For the word "broader", state the number of lines in the data that contain it, and nothing else.

---- Data

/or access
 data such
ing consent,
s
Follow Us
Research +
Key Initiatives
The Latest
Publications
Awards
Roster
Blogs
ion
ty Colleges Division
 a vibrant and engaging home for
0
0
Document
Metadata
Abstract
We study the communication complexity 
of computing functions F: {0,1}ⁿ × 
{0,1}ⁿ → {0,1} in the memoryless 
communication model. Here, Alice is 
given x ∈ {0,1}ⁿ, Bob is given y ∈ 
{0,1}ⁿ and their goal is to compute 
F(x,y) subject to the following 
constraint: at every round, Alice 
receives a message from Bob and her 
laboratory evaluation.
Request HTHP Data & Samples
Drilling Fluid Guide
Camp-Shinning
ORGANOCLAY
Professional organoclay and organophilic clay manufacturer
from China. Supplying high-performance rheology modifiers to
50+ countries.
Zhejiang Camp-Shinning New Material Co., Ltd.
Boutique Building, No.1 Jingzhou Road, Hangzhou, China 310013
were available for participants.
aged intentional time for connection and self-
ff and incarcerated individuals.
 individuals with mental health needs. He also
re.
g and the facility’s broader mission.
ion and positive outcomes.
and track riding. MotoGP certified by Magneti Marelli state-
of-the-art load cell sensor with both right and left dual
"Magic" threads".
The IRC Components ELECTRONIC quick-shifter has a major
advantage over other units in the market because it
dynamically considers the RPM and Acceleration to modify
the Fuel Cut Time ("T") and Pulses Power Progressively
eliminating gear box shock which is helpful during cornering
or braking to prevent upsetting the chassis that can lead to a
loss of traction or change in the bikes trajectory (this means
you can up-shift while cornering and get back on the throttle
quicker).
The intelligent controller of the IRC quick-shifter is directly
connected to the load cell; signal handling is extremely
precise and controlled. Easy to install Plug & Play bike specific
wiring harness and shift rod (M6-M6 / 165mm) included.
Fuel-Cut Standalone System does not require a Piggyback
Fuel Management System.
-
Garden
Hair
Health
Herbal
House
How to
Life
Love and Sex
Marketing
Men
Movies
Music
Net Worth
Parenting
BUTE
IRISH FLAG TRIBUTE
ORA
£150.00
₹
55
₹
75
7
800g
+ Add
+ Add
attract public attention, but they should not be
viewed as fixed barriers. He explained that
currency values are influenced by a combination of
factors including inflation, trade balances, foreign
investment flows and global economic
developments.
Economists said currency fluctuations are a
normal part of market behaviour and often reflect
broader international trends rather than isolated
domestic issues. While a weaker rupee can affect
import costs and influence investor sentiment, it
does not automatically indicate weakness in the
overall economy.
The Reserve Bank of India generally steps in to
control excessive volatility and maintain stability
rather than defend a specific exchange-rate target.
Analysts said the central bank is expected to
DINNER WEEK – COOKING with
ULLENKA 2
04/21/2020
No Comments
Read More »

--------

**Task result**
2